Parenting Srategies

Parenting Strategies - My Child Just Won't Do What I Tell Him To!

parenting strategies

Short term vs long term parenting strategies

Imagine there is a knock at the door and when you open it, it is your toddler fully grown and 25 years old. What kind of a person do you want to welcome into your home?

Most parents say they would like their adult child to be: responsible, self confident, respectful, resilient and self disciplined to name but a few. But how do we get there? Consider how your child is currently learning to develop these valuable life skills. They are in fact learning them from their daily interactions with you and the other significant people in their lives.

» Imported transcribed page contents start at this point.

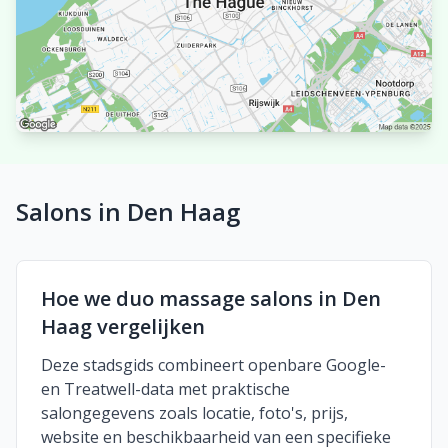
Salons in Den Haag
Hoe we duo massage salons in Den
Haag vergelijken
Deze stadsgids combineert openbare Google-
en Treatwell-data met praktische
salongegevens zoals locatie, foto's, prijs,
website en beschikbaarheid van een specifieke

Each time we are faced with a parenting challenge such as the ones often presented at times of the day our children are required to eat, sleep or be somewhere on time, then these are the times when the lessons begin. It is our choice in these moments how we respond to our children.

Alfie Kohn author of "Unconditional Parenting", says our main question shouldn't be "How do I get my child to do what I say? "But what does my child need - and how can I meet those needs". Consider which of these questions is the most important to you.

parenting strategies

It is all too easy to fall into the controlling methods of punishment or rewards in order to get our children to 'obey us', however popular these methods are, they are short term parenting tactics. Research ( see Alfie Kohn, Unconditional Parenting, Jane Nelson, Positive Discipline) has proven that short term parenting strategies such as spanking, time out and using sticker charts and other forms of bribes or rewards can have negative long term consequences on children and prevent us from meeting the long term goals we have for our children.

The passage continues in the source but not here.